Em meio a tudo isso, López Obrador se dedica à sua causa: melhorar a vida dos pobres. Todo o resto, por mais legítimo que seja, fica em segundo plano ou é tratado como uma distração do que ele considera sua missão principal, o que enfurece o terço mais próspero e esclarecido do país. E não é pouco o que ele já conseguiu. Uma distribuição direta de 15 bilhões a 20 bilhões de dólares (83 bilhões a 110 bilhões de reais) por ano para as famílias mais necessitadas, sem passar por intermediários; o aumento do poder aquisitivo do salário mínimo, que ficou estagnado durante quinquênios; programas maciços de geração de empregos no campo; promoção da democracia sindical. Sua intenção de combater a corrupção é real, embora, ao fazer isso de forma intempestiva em relação aos monopólios dos remédios e ao roubo de combustível, tenha provocado desabastecimento e protestos. Apesar de seu radicalismo verbal, tem sido avesso às expropriações e até mesmo ao aumento de impostos para os ricos, embora tenha conseguido reduzir substancialmente a evasão fiscal, que era endêmica no México. E, paradoxalmente, a maior parte de sua política deleitaria o Fundo Monetário Internacional: aversão ao endividamento, equilíbrio das finanças do Governo, redução da burocracia, controle da inflação, estabilidade da moeda, crescimento das reservas internacionais.

Muitas dessas medidas, que poderiam ter propiciado um clima favorável aos negócios e à criação de empregos, acabam sendo dinamitadas pela relação tensa que ele mantém com a sociedade civil e a iniciativa privada. Sua intenção de buscar a autossuficiência energética e o fim dos contratos leoninos o colocou radicalmente em confronto com as multinacionais do setor.
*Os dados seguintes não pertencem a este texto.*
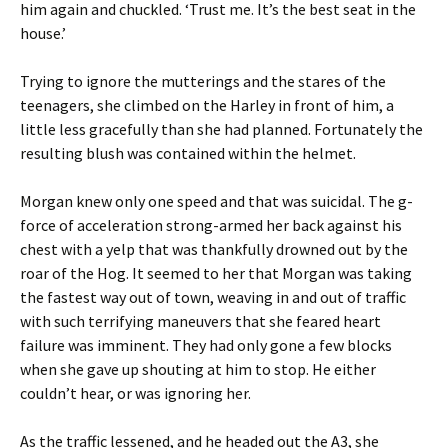
him again and chuckled. ‘Trust me. It’s the best seat in the
house.’
Trying to ignore the mutterings and the stares of the
teenagers, she climbed on the Harley in front of him, a
little less gracefully than she had planned. Fortunately the
resulting blush was contained within the helmet.
Morgan knew only one speed and that was suicidal. The g-
force of acceleration strong-armed her back against his
chest with a yelp that was thankfully drowned out by the
roar of the Hog. It seemed to her that Morgan was taking
the fastest way out of town, weaving in and out of traffic
with such terrifying maneuvers that she feared heart
failure was imminent. They had only gone a few blocks
when she gave up shouting at him to stop. He either
couldn’t hear, or was ignoring her.
As the traffic lessened, and he headed out the A3, she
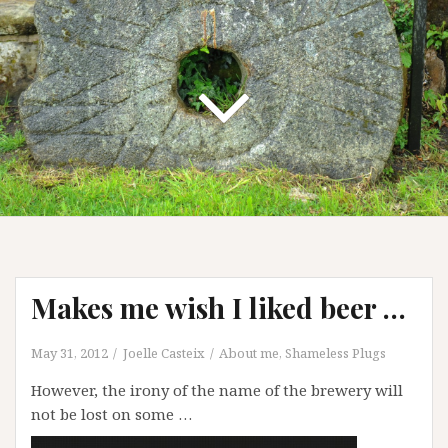
Makes me wish I liked beer …
May 31, 2012
Joelle Casteix
About me
,
Shameless Plugs
However, the irony of the name of the brewery will
not be lost on some …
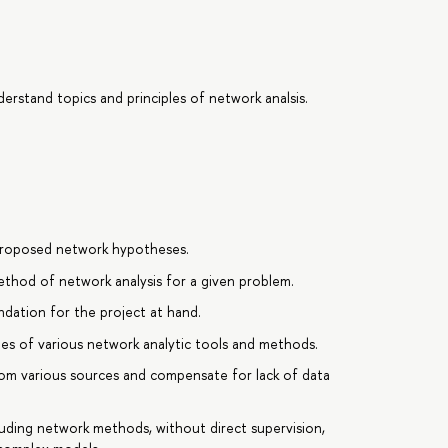
erstand topics and principles of network analsis.
t proposed network hypotheses.
ethod of network analysis for a given problem.
ndation for the project at hand.
es of various network analytic tools and methods.
rom various sources and compensate for lack of data
uding network methods, without direct supervision,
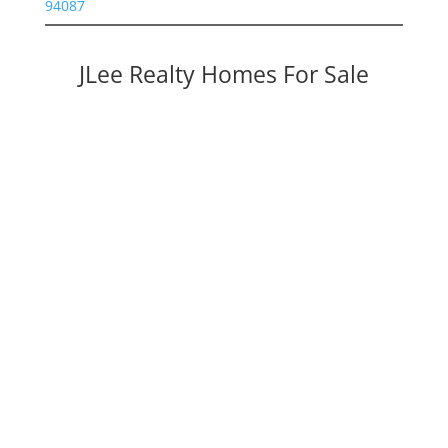
94087
JLee Realty Homes For Sale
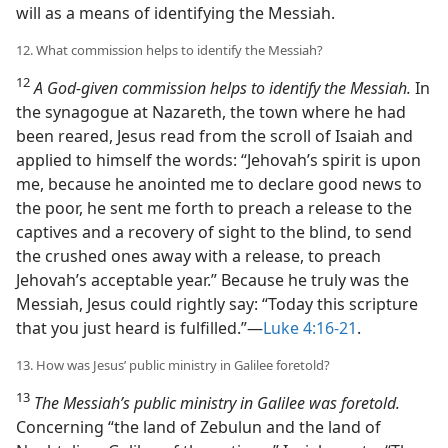
will as a means of identifying the Messiah.
12. What commission helps to identify the Messiah?
12
A God-given commission helps to identify the Messiah.
In
the synagogue at Nazareth, the town where he had
been reared, Jesus read from the scroll of Isaiah and
applied to himself the words: “Jehovah’s spirit is upon
me, because he anointed me to declare good news to
the poor, he sent me forth to preach a release to the
captives and a recovery of sight to the blind, to send
the crushed ones away with a release, to preach
Jehovah’s acceptable year.” Because he truly was the
Messiah, Jesus could rightly say: “Today this scripture
that you just heard is fulfilled.”​—
Luke 4:16-21
.
13. How was Jesus’ public ministry in Galilee foretold?
13
The Messiah’s public ministry in Galilee was foretold.
Concerning “the land of Zebulun and the land of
Toda essa polarização lhe dá um enorme prestígio entre os setores populares e propícia níveis de aprovação que garantem a vitória nas eleições. Mas também impossibilita a criação de condições para gerar empregos e dinamizar a economia; ou seja, para tirar da pobreza os que menos têm. O presidente estava convencido de que o país cresceria com o mero estímulo ao poder aquisitivo dos setores populares e com a estabilidade nas finanças públicas. A pandemia e a polarização política eliminaram essa possibilidade. Não houve fuga de capitais nem boicote empresarial à economia, mas também não existiu uma disposição do setor privado de se arriscar a investir com um presidente com o qual não concorda. O México está se recuperando da crise, sem muita pena nem glória, e se estima que ao final do mandato de López Obrador o crescimento médio terá sido de 2% do PIB ao longo dos seis anos, uma cifra semelhante à de períodos anteriores. Muito pouco para possibilitar a realização de tantos sonhos.
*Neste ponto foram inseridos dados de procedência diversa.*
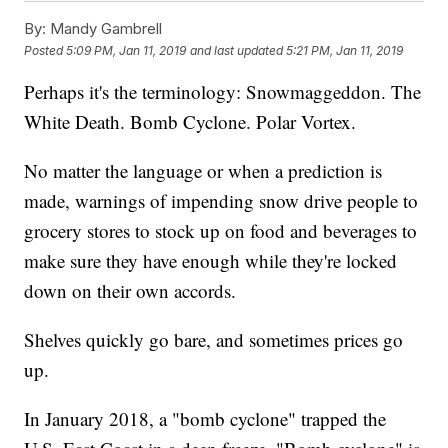
By:
Mandy Gambrell
Posted
5:09 PM, Jan 11, 2019
and last updated
5:21 PM, Jan 11, 2019
Perhaps it's the terminology: Snowmaggeddon. The
White Death. Bomb Cyclone. Polar Vortex.
No matter the language or when a prediction is
made, warnings of impending snow drive people to
grocery stores to stock up on food and beverages to
make sure they have enough while they're locked
down on their own accords.
Shelves quickly go bare, and sometimes prices go
up.
In January 2018, a "bomb cyclone" trapped the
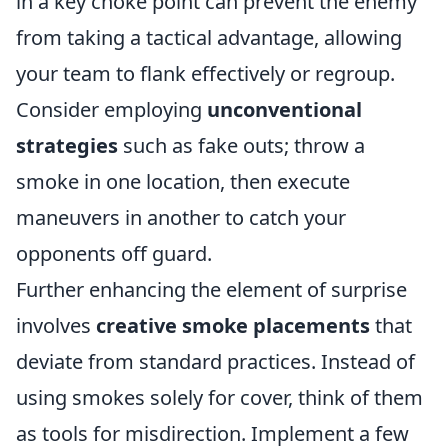
in a key choke point can prevent the enemy
from taking a tactical advantage, allowing
your team to flank effectively or regroup.
Consider employing
unconventional
strategies
such as fake outs; throw a
smoke in one location, then execute
maneuvers in another to catch your
opponents off guard.
Further enhancing the element of surprise
involves
creative smoke placements
that
deviate from standard practices. Instead of
using smokes solely for cover, think of them
as tools for misdirection. Implement a few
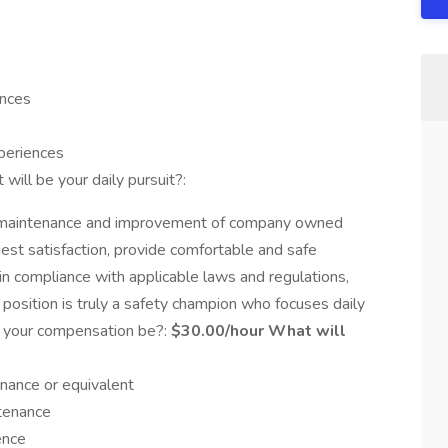
ences
xperiences
will be your daily pursuit?:
n, maintenance and improvement of company owned
est satisfaction, provide comfortable and safe
 in compliance with applicable laws and regulations,
 position is truly a safety champion who focuses daily
ll your compensation be?:
$30.00/hour What will
enance or equivalent
ntenance
ence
Primeiro os pobres, depois também

O maior acerto de seu Governo teria sido obrigar o país a zelar pelo México esquecido, esconjurar o risco de cair no abismo e impor à classe política usos e costumes alheios ao desperdício e à ostentação. López Obrador é a expressão política do descontentamento das maiorias que, felizmente, optaram por uma via pacífica em 2018 para se expressar. Apesar de seus traços pitorescos e belicosos, e talvez graças a eles, AMLO conseguiu manter a noção de que o presidente governa pelos e para os interesses dessas maiorias. Talvez essa seja a chave para entender a relativa estabilidade social e política que o México vive, apesar da violência mal contida e da profunda e persistente desigualdade. López Obrador mostra ser um político menos radical do que é acusado e mais responsável pela coisa pública do que se reconhece.
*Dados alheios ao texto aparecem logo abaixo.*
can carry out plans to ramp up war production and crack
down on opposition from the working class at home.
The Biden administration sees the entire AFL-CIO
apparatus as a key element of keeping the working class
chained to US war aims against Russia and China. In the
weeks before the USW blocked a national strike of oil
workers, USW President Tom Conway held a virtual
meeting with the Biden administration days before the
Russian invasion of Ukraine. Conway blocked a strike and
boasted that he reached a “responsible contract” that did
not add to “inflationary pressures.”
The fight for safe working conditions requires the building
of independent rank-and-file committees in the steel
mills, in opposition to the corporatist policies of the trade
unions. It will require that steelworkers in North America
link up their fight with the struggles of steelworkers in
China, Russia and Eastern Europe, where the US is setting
Não está claro qual será o futuro do obradorismo, embora tudo indique que se manterá no poder por mais alguns anos. Alguns acreditam que poderia virar uma versão mexicana do peronismo. Ou talvez López Obrador seja apenas o pioneiro que abriu o caminho a trancos, cotoveladas e mordidas para possibilitar a chegada de uma edição mais moderna da esquerda ao poder quando concluir seu mandato. Ainda faltam três anos, mas ele prometeu abandonar a política no final de 2024 e ir para La Chingada, sua fazenda em Palenque. Provavelmente, esse desejo é a única coisa em que concorda com seus inimigos.